No, Jim—I invented you.

Somehow Nicklin managed to resuscitate the argumentative side of his character. “I’m sorry, but I can’t go along with that,” he said. “It doesn’t even make dream-sense to me.”

You always have to make things difficult. I simply wanted to personalise myself for your benefit. Your conception of the Gaseous Vertebrate… the Supreme Prankster… is as near as you have come to visualising a higher order of being.

“I meant him as an analogue of blind chance.”

Yes, but you personalised him.

“Nevertheless, it’s wrong to think of you as the Gaseous Vertebrate?”

It doesn’t have to be wrong.

“Are you claiming to be God?”

I am not claiming to be God—but you may think of me that way, if you please.

“This could go on and on. I prefer Gaseous Vertebrate.”

So, after much circumlocution, you are back where you started—I am the Gaseous Vertebrate.

“Are you also the Good Fairy? Did you create the artefact I knew as Orbitsville?”

At last you have asked a sensible question, one to which I can give a sensible answer. No, I did not create Orbitsville.

“Have you any objections to telling me who did?”

I have no objections at all, Jim. I am willing to provide all the knowledge you are capable of assimilating. Your mind is part of my mind at this unique moment in cosmic history. The only limits to the amount of knowledge you may gain are the limits of your own mentality.

“Did you say my mind is part of your mind?”

Let’s have no rhetorical questions, Jim. You know what I said.

“But it’s important to me. There are little questions as well as big questions. For instance, I would like to know why I am not afraid. I have wandered into a surrealist nightmare, and I have witnessed horrors—”

The horrors were of your own devising.

“All right, but I’m alone in what might easily be a Dali landscape with what might easily be a black statue the size of a mountain… and yet I am not afraid. Why is that?”

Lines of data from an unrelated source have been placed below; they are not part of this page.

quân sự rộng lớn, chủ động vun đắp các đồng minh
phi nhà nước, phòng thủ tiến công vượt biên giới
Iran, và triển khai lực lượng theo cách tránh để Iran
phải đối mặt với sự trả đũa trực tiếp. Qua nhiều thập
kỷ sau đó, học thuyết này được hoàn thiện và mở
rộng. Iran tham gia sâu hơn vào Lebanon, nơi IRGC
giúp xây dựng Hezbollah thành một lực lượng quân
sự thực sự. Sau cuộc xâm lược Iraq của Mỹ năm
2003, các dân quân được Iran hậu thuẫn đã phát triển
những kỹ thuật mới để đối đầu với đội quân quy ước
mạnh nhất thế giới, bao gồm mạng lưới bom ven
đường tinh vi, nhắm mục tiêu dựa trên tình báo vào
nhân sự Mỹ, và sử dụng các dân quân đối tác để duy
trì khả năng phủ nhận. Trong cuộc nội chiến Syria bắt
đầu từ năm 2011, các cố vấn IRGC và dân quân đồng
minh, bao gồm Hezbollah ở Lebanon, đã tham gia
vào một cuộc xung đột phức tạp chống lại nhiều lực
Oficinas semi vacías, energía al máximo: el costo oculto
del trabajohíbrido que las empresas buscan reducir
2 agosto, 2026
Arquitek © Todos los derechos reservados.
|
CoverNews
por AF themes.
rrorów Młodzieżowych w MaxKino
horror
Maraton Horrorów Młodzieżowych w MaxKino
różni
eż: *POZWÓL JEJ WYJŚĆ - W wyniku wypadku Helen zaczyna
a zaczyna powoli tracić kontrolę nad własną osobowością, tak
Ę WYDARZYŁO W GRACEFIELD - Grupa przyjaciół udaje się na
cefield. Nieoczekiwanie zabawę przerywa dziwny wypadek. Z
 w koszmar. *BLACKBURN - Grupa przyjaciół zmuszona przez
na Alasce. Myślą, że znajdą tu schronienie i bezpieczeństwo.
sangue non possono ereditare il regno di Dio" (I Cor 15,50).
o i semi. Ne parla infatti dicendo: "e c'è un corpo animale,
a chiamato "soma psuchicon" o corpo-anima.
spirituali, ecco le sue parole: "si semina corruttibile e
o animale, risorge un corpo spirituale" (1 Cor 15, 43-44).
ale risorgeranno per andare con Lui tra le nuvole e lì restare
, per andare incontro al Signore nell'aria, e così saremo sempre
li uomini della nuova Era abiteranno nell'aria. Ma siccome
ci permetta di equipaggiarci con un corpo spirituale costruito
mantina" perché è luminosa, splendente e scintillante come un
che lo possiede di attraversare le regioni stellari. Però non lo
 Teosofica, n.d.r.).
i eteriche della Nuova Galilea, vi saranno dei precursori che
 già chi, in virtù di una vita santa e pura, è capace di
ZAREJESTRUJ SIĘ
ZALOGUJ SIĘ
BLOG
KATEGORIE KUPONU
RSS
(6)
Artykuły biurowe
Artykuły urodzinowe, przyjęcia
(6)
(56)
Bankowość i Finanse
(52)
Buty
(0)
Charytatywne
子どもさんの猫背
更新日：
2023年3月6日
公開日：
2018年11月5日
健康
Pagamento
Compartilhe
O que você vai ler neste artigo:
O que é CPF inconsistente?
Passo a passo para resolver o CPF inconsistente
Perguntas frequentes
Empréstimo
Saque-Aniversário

You are in mental space now. You exist as a mindon entity—and, as such, you are immune to all the fears which trouble a carnate being.

“I see. So that’s why I can hold a conversation with a sentient black skyscraper.”

There is no conversation. For the moment your mind has been encompassed by and united with my mind. You must take what you can, and make of it what you will.

“Very well then—who built Orbitsville?”

Orbitsville was devised and constructed by beings who are more highly evolved than humans. In their one direct encounter with humans they chose to call themselves Ultans. That is as good a name as any.